In the second case, you also believe, overwhelmingly, that you will not see the event in question (a run of heads). However, you don't believe that the probability is zero. You believe it's 1/2^100. You believe that, through only the lawful operation of the universe that actually exists, you could be surprised, even if it's not likely. You believe that if you ran the experiment in question enough times, you would probably, eventually, see a run of one hundred heads. This is not true for the first case. No matter how many times somebody pulls the pony trick, a rational agent is never going to get their hopes up.
I would like, at this point, to talk about the notion of metaconfidence. When we talk to the crazy pony man, and to the woman with the coin, what we leave with are two identical numerical probabilities. However, those numbers do not represent the sum total of the information at our disposal. In the two cases, we have differing levels of confidence in our levels of confidence. And, furthermore, this difference has an actual ramifications on what a rational agent should expect to observe. In other words, even from a very conservative perspective, metaconfidence intervals pay rent. By treating the two probabilities as identical, we are needlessly throwing away information. I'm honestly not sure if this topic has been discussed before. I am not up to date on the literature on the subject. If the subject has already been thoroughly discussed, I apologize for the waste of time.
Disclaimer aside, I'd like to propose that we push this a step further, and say that metaconfidence should play a role in how we calculate expected utility. If we have a very small probability of a large payoff (positive or negative), we should behave differently when metaconfidence is high than when it is low.
From a very superificial analysis, lying in bed, metaconfidence appears to be directional.

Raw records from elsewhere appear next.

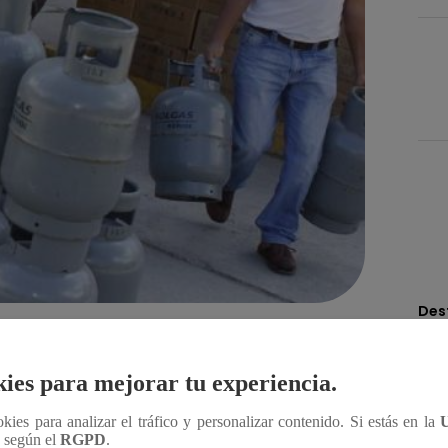
Des
Compartir
ies para mejorar tu experiencia.
ha. Para que las familias peruanas puedan informarse
ookies para analizar el tráfico y personalizar contenido. Si estás en la
n según el
RGPD
.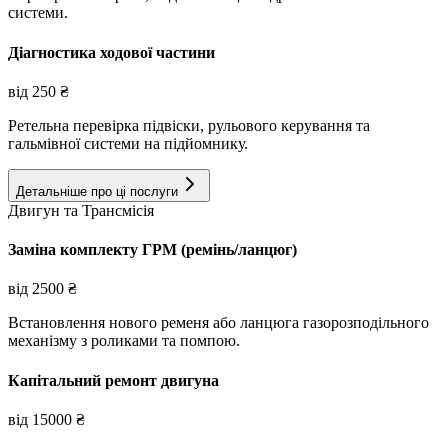
системи.
Діагностика ходової частини
від
250
₴
Ретельна перевірка підвіски, рульового керування та
гальмівної системи на підйомнику.
Детальніше про ці послуги
Двигун та Трансмісія
Заміна комплекту ГРМ (ремінь/ланцюг)
від
2500
₴
Встановлення нового ременя або ланцюга газорозподільного
механізму з роликами та помпою.
Капітальний ремонт двигуна
від
15000
₴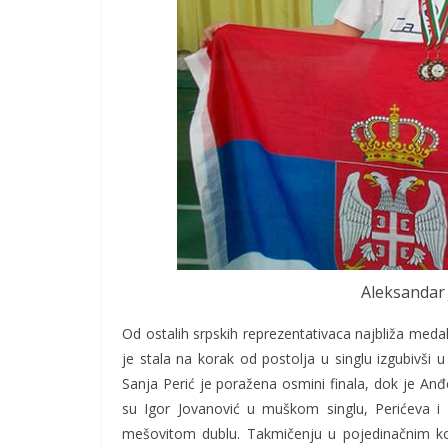
Aleksandar J
Od ostalih srpskih reprezentativaca najbliža meda
je stala na korak od postolja u singlu izgubivši u
Sanja Perić je poražena osmini finala, dok je Anđe
su Igor Jovanović u muškom singlu, Perićeva i
mešovitom dublu. Takmičenju u pojedinačnim ko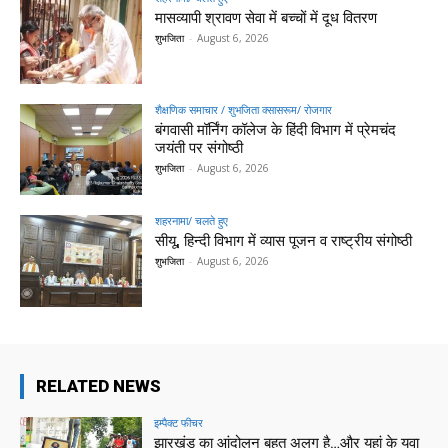
मासव्यापी श्रावण सेवा में बच्चों में दूध वितरण
शुभजिता
-
August 6, 2026
शैक्षणिक समाचार / शुभजिता क्सासरूम/ रोजगार
बंगवासी मॉर्निंग कॉलेज के हिंदी विभाग में प्रेमचंद
जयंती पर संगोष्ठी
शुभजिता
-
August 6, 2026
शहरनामा/ चलते हुए
सीयू, हिन्दी विभाग में व्यास पूजन व राष्ट्रीय संगोष्ठी
शुभजिता
-
August 6, 2026
RELATED NEWS
इम्पैक्ट फीचर
झारखंड का आंदोलन बहुत अलग है…और यहां के युवा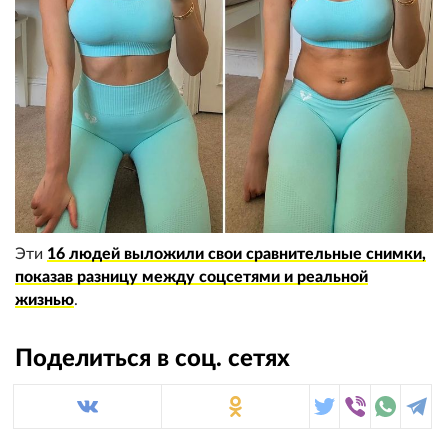
Эти
16 людей выложили свои сравнительные снимки,
показав разницу между соцсетями и реальной
жизнью
.
Поделиться в соц. сетях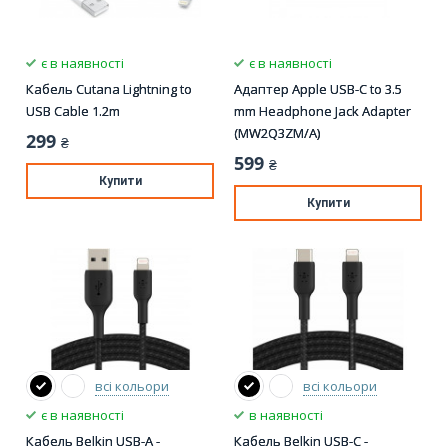
є в наявності
є в наявності
Кабель Cutana Lightning to
Адаптер Apple USB-C to 3.5
USB Cable 1.2m
mm Headphone Jack Adapter
(MW2Q3ZM/A)
299
₴
599
₴
Купити
Купити
всі кольори
всі кольори
є в наявності
в наявності
Кабель Belkin USB-A -
Кабель Belkin USB-C -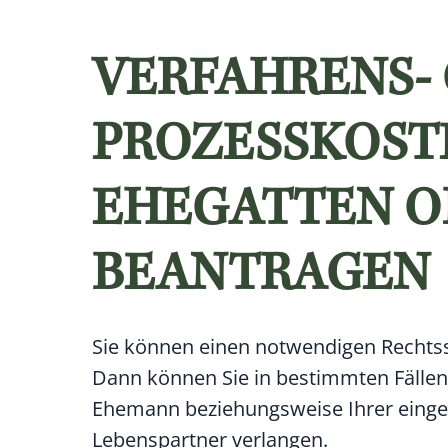
VERFAHRENS-
PROZESSKOST
EHEGATTEN O
BEANTRAGEN
Sie können einen notwendigen Rechtsstr
Dann können Sie in bestimmten Fällen
Ehemann beziehungsweise Ihrer einge
Lebenspartner verlangen.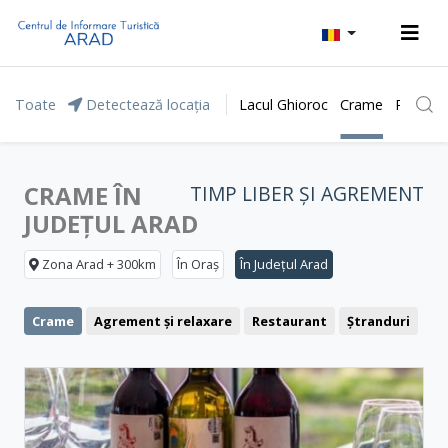
Toate
Detectează locația
Lacul Ghioroc
Crame
Parcul 
CRAME ÎN
TIMP LIBER ȘI AGREMENT
JUDEȚUL ARAD
Zona Arad + 300km
În Oraș
În Județul Arad
Crame
Agrement și relaxare
Restaurant
Ștranduri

A low metaconfidence, in the case of the pony claim, should not increase the probability that the probability of a pony dropping out of the sky is HIGHER than our initial estimate. It also works the other way as well: if we have a very high degree of confidence in some event (the sun rising tomorrow), and we get some very suspect evidence to the contrary (an ancient civilization predicting the end of the world tonight), and we update our probability downward slightly, our low metaconfidence should not make us believe that the sun is less likely to rise tomorrow than we thought. Low metaconfidence should move our effective probability estimate against the direction of the evidence that we have low confidence in: the pony is less likely, and the sunrise is more likely, than a naive probability estimate would suggest.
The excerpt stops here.